Colleges and Universities
Pricing of licenses for Women Writers Online is based on institutional full-time undergraduate enrollment. The size categories and yearly license rates through June 30, 2016 are as follows:
- Group I (25,000 or more students): $1800
- Group II (10,000 to 24,999 students): $1200
- Group III (5000-9,999 students): $900
- Group IV (2000-4999 students): $500
- Group V (500-1999 students): $300
- Group VI (fewer than 500 students): $120
Public Libraries and Schools
Our pricing for public libraries is based on total population served. Prices range from $250 (for very small communities) to $7500 (for very large communities such as entire state library systems). Please contact us for a quote.
The annual fee for secondary schools is $275 per year.
For small non-academic companies and groups such as publishers, research organizations, and the like, the annual fee is $275 per year.
Individual subscriptions are $50 per year. For students the rate is $25 per year.
Discounts and prorating
The WWP’s license year runs from July 1 through June 30. All licenses purchased during the course of the year will be prorated through June 30.
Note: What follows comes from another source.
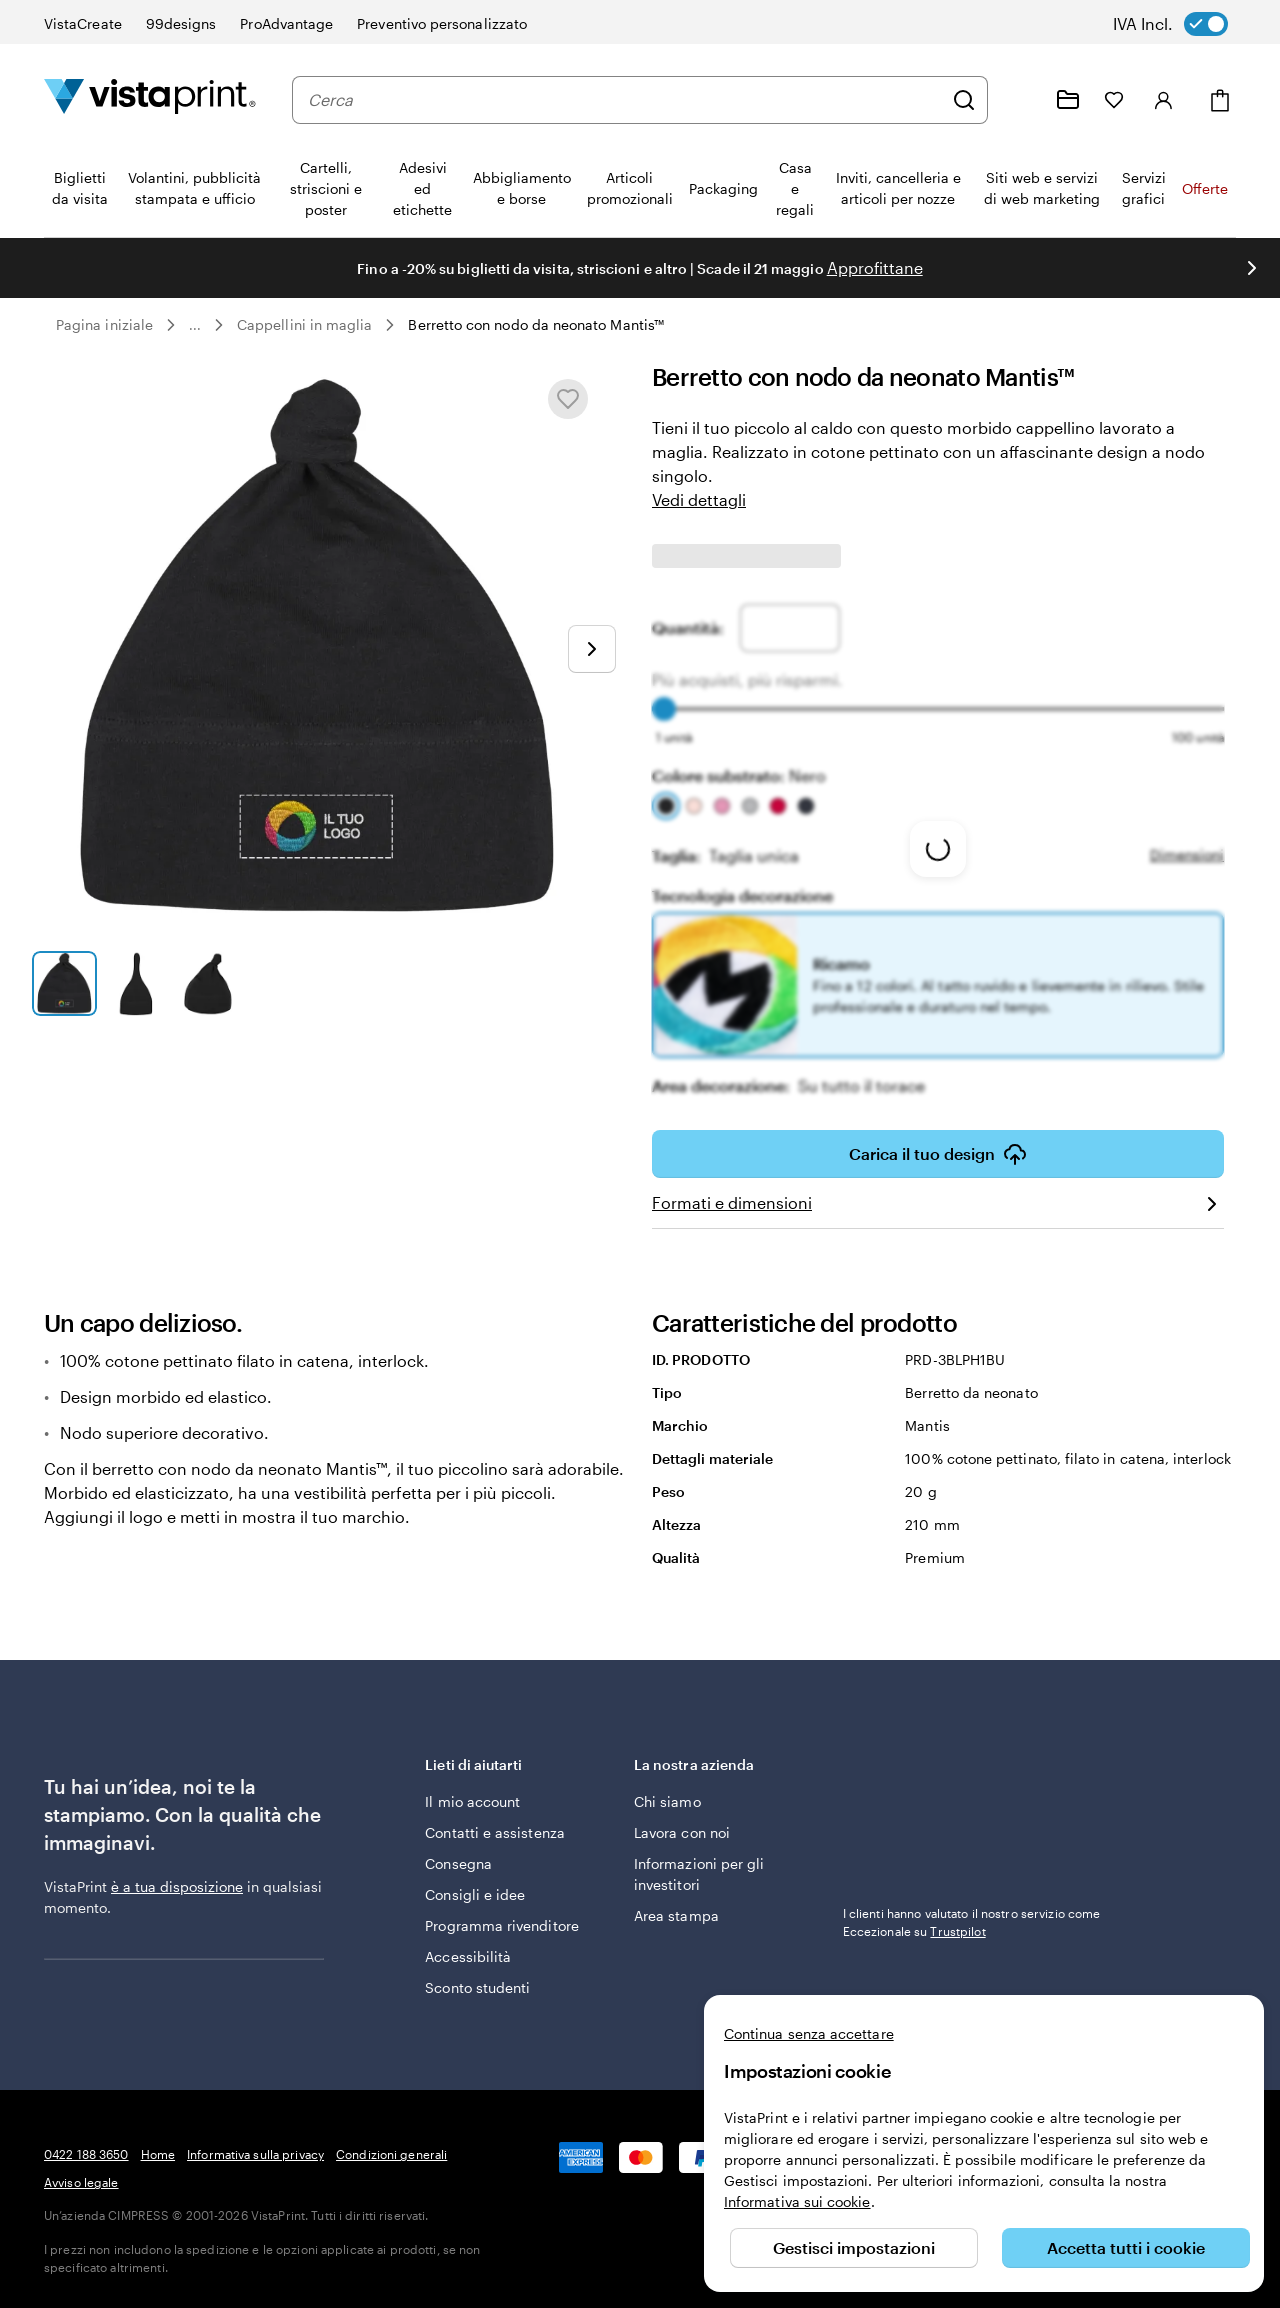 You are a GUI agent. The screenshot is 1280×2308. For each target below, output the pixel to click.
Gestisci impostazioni (854, 2247)
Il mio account (472, 1801)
We offer a 30% discount on all licenses of three years or more.
We welcome applications for consortial licenses. We will also consider applications for consortial licenses from state university systems. Public libraries and consortia which include provision of access to the general public should consult our web site for further information. Our consortial rates are as follows:
Basic consortial discount
We offer a 25% consortial discount to any consortium which subscribes 50% of its institutional membership, or 20 institutions (whichever is less) to Women Writers Online.
Discount for consortial billing and renewal
We offer a 35% discount to any consortium that handles billing and renewal for more than 10 institutional subscribers to Women Writers Online
We welcome proposals of negotiation to accommodate special cases, such as institutions which fall on a border between two categories, or where an institution’s official enrollment misrepresents its actual user population.